Cambodian farmers killed by anti-tank mine

Six farmers have been killed by a landmine in Cambodia. Leftover mines and other unexploded ordnance killed 43 people in the Asian nation last year.

Six Cambodian farmers were killed when their truck hit an old anti-tank mine planted by Khmer Rouge guerrillas during the country's civil war, police say.

The men were driving through a flooded field in northern Preah Vihear province on Wednesday evening when the explosion occurred, provincial police chief Sy Kiri said.

A seventh man was seriously injured.

"The anti-tank mine was left over from the civil war and it was planted by the Khmer Rouge soldiers to defend their area from the government forces," Sy Kiri said, adding the area was a major battle field in the 1980s and has not yet been demined.

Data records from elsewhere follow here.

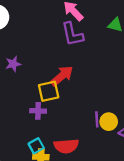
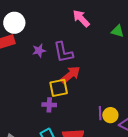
purple L-shape: (72, 34) -> (63, 52), moved
purple star: (13, 64) -> (39, 51), moved

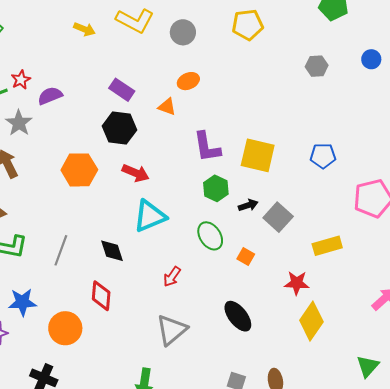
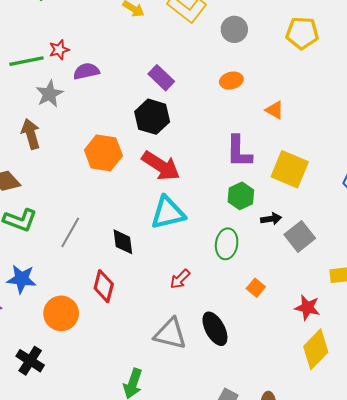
orange triangle: (167, 107) -> (275, 110), moved
red arrow: (136, 173) -> (161, 166), size x1.4
green ellipse: (210, 236) -> (227, 244), turned 32
orange square: (246, 256) -> (256, 288), moved
black ellipse: (238, 316) -> (215, 329), moved
gray triangle: (172, 330) -> (170, 334), turned 44

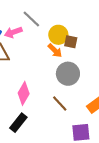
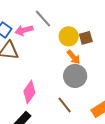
brown square: (71, 42) -> (86, 38), moved, turned -32
orange arrow: (55, 51) -> (73, 57), moved

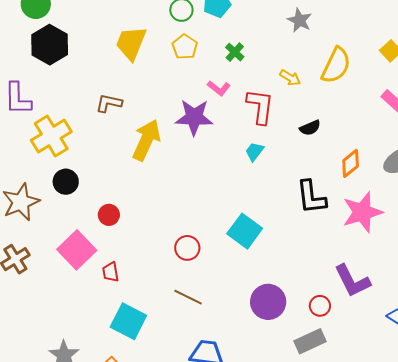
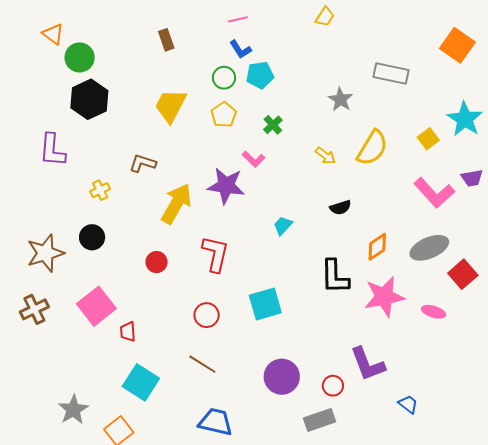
red L-shape: (260, 106) -> (215, 254), moved
yellow cross: (51, 136) -> (100, 190), moved, size x0.5
red circle: (109, 215) -> (157, 262), moved
cyan square: (245, 231) -> (265, 304), turned 32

The farmers had been driving through the flooded area on the way to inspect their paddy fields, which have been left inundated by recent heavy rains.

Nearly three decades of civil war gripped Cambodia from the 1960s onwards, leaving the poverty-stricken country as one of the world's most heavily mined places.

The brutal hardline communist Khmer Rouge regime was responsible for the deaths of up to two million people from starvation, disease, overwork or execution during the "Killing Fields" era in the late 1970s.

After they were ousted from power by the Vietnamese in 1979, they continued to wage a savage guerrilla war until the 1990s, with remote parts of Preah Vihear acting as their last holdout.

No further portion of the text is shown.